Categorical variables were also important to model estimates. The high importance of vineyard plot information suggests spatial dependency, consistent with recent studies on the effects of intra-vineyard variability and soil heterogeneity on vine performance, dry matter and nutrient partitioning [95], where, based on the Normalized Difference Vegetation Index NDVI, authors divided the vineyard into high, medium and low vigor zones. The availability of georeferenced data can improve yield response estimates by enabling the use of covariates in modeling [96] and imputations [97] but such information was unavailable in the current study. Instead, the cultivars were grouped into low, medium or high yield levels based on numerical clustering, historical yield levels (Figure 2) and expert knowledge. This feature engineering improved model performance by better partitioning the variability while retaining agronomic sense. Similarly, other groupings (or clusterings) could enhance the predictive ability of models. Research has shown the importance of phenological stage grouping for modeling [6,10,98]. Moreover, advances in fruit tree fertilizing indicate different nutrition profiles for each cultivar [12,99,100] or site-specific conditions [101] and, while requiring further elucidation, have the potential to leverage soil data predictive power.

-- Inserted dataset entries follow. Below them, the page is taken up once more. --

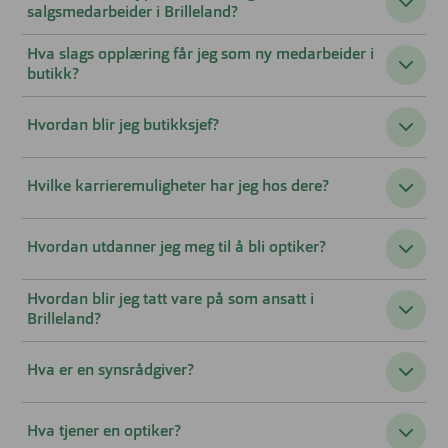
salgsmedarbeider i Brilleland?
Hva slags opplæring får jeg som ny medarbeider i
butikk?
Hvordan blir jeg butikksjef?
Hvilke karrieremuligheter har jeg hos dere?
Hvordan utdanner jeg meg til å bli optiker?
Hvordan blir jeg tatt vare på som ansatt i
Brilleland?
Hva er en synsrådgiver?
Hva tjener en optiker?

The present study showed that the combined use of databases and robust machine learning methods has the potential to estimate grapevine productivity, helping decision makers to be more assertive not only during commercialization stage but also in fertilizer recommendations and phytosanitary management of vineyards. The herein adopted strategies can be extended for other relevant applications in orchards worldwide, estimating the performance of fruit trees under specific conditions (culture, site, management, etc.), while keeping in mind multiple factors such as increased yield and economic viability, higher visual and bromatological quality of fruits, plant nutrition for proper development, rational use of fertilizers and adaptation within a climate change scenario.

5. Conclusions

In this study, Partial Least Square (PLSR), Cubist (CUB) and Random Forest (RF) algorithms were used to predict grape yields from weather and soil data separately and in conjunction. Overall, the results were best when using only weather predictors, followed by weather and soil data combined and, lastly, soil data alone. Weather data from ground meteorological stations contained observations with missing values and these were imputed by uni- or multivariate methods. The RF and CUB algorithms were the most affected by weather data imputations, while PLSR remained fairly insensitive. Parameter tuning optimized to reduce Root Mean Squared Error led to overfitting in CUB- and RF-based models and (hyper)parameter values should be reconsidered to improve performance. Nevertheless, RF achieved the best metrics, followed closely by CUB, while PLSR yielded the poorest yet most stable results. Plant age, May temperatures, soil pH and concentrations of Zn, Cu, K and Mn were identified as important predictors, even though 57% of soil Mn observations were missing and were imputed using a median method. Yield level groups had high importance in predictions, indicating that clustering can be a useful strategy, whereas the importance of vineyard plots suggests spatial dependencies that can be further explored by using georeferenced data. This exploratory work offers insights for future research on grape yield predictive modeling and highlights the importance of high resolution data and grouping strategies to obtain more assertive results, thus contributing to a more efficient grapevine production chain in southern Brazil and worldwide.